I drove the thirty miles to my first meeting with Sister Margaret, arrived twenty minutes early, and parked across the street, using those minutes to quiet my rapidly beating heart. I was nervous about meeting this woman; I wanted her to like me. I crossed the street to the Villa, and Sister Margaret greeted me on the concrete walkway beneath towering evergreens. “I am so glad to meet you.” She opened her arms wide to usher me inside.
Sister Margaret is small, humble, unassuming, and filled to the brim with quiet delight. When we met, she had been a nun for sixty-five years. We sat opposite each other in comfortable chairs in front of an empty hearth. Through the window I could see the bright green and red leaves of a poinsettia, and through that, the green grass. Sister Margaret asked me to light a candle, and we prayed.
In that season I was impatient with my own lack of transformation.

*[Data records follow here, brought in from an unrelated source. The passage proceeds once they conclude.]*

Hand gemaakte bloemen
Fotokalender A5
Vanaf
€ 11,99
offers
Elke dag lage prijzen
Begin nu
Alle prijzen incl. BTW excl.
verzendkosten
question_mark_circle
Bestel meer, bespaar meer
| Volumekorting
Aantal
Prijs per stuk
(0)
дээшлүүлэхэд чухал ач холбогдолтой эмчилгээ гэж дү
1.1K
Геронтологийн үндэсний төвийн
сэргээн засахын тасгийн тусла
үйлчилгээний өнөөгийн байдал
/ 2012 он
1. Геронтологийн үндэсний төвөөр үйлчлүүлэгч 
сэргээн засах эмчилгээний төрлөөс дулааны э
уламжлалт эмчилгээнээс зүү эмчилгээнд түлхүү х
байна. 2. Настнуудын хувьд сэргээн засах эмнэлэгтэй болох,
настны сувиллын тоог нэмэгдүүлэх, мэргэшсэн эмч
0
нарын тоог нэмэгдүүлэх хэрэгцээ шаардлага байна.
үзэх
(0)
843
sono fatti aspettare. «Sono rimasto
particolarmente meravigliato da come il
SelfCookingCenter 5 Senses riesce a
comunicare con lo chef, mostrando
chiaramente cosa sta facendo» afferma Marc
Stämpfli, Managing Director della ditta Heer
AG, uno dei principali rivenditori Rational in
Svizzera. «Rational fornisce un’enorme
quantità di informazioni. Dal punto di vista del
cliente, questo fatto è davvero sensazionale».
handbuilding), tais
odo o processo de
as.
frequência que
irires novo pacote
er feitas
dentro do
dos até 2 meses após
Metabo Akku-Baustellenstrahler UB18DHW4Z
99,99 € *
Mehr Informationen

I could see signs of growth: I felt safer in the darkness and I experienced more love and joy than I had in prior months, but I was still struggling. Can’t I just fix this and move on? I wondered. What else do I need to do to heal and change more quickly? I interrogated myself daily.
As my impatience became apparent in our conversation about life and faith, Sister Margaret said something to me that I have found myself saying to other people, and to myself, many times in the years since: “This earth is very old, and our God is very patient. God is a gardener. Gardeners don’t go around kicking the cabbages and telling them to grow faster.”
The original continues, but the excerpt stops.